フヘンテキロマネスク



「えー、でも俺一応連絡したよ。教室行く前に」



まあそれを見て鈴本くんも当然同じように歩き出して、あっという間に私の隣に並ぶわけだけど。



「えっ、うそ」

「なんなら昨日の夜もLINEしたし」

「……あー、見てなかった。ごめん」



あまりスマホを見たくなくて、ずっとマナーモードのまま放置していたから気づかなかった。

カバンの内ポケットにしまっていたスマホを取り出してみれば、確かに言われたとおり鈴本くんからのLINEが入っている。まあよくわからない変なスタンプなんだけど。


でもきっと、私に気を使ってくれてたんだろうな。普段は全然LINEなんてしないし、確か高一の時に一度だけやり取りした程度だ。

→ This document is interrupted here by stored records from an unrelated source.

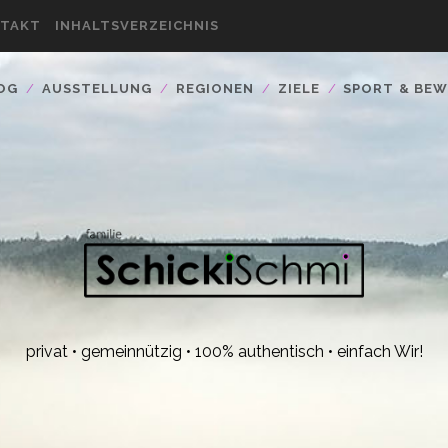
TAKT
INHALTSVERZEICHNIS
OG
AUSSTELLUNG
REGIONEN
ZIELE
SPORT & BE
privat • gemeinnützig • 100% authentisch • einfach Wir!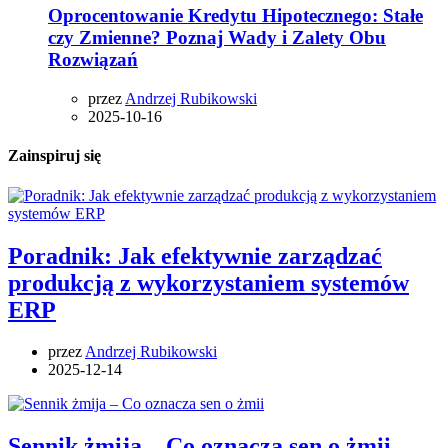
Oprocentowanie Kredytu Hipotecznego: Stałe
czy Zmienne? Poznaj Wady i Zalety Obu
Rozwiązań
przez
Andrzej Rubikowski
2025-10-16
Zainspiruj się
Poradnik: Jak efektywnie zarządzać
produkcją z wykorzystaniem systemów
ERP
przez
Andrzej Rubikowski
2025-12-14
Sennik żmija – Co oznacza sen o żmii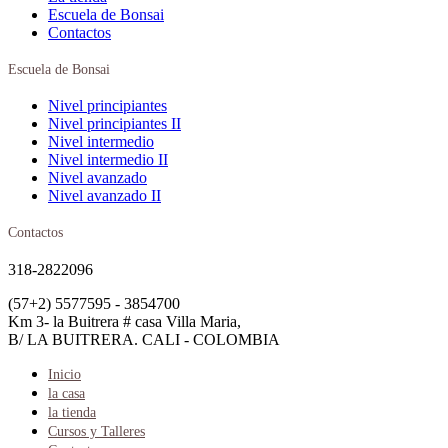
Escuela de Bonsai
Contactos
Escuela de Bonsai
Nivel principiantes
Nivel principiantes II
Nivel intermedio
Nivel intermedio II
Nivel avanzado
Nivel avanzado II
Contactos
318-2822096
(57+2) 5577595 - 3854700
Km 3- la Buitrera # casa Villa Maria,
B/ LA BUITRERA. CALI - COLOMBIA
Inicio
la casa
la tienda
Cursos y Talleres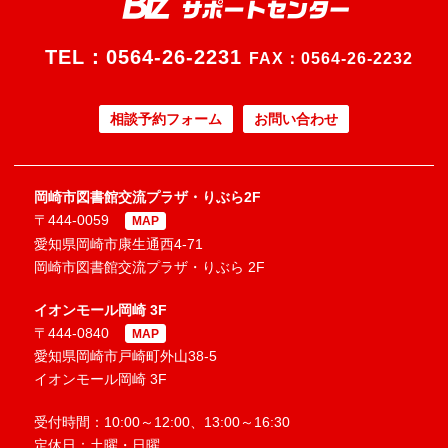
TEL：
0564-26-2231
FAX：0564-26-2232
相談予約フォーム
お問い合わせ
岡崎市図書館交流プラザ・りぶら2F
〒444-0059
MAP
愛知県岡崎市康生通西4-71
岡崎市図書館交流プラザ・りぶら 2F
イオンモール岡崎 3F
〒444-0840
MAP
愛知県岡崎市戸崎町外山38-5
イオンモール岡崎 3F
受付時間：10:00～12:00、13:00～16:30
定休日：土曜・日曜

そう、その程度の関わりだったからこそ、今こうして私を気にかけている理由がわからないんだ。だって私に恩売ったところでメリットなんてない。


ぼんやりと考え込みながらロック画面に現れた通知を徐に消していけば、通知に隠されていた群青が広がって、一瞬指が止まった。


今年の5月、保科くんと一緒に見に行ったネモフィラ畑の写真。画面いっぱいに広がる群青色の花の絨毯を見ただけで、保科くんが写ってるわけでもないのに、一気に思い出が蘇ってくる。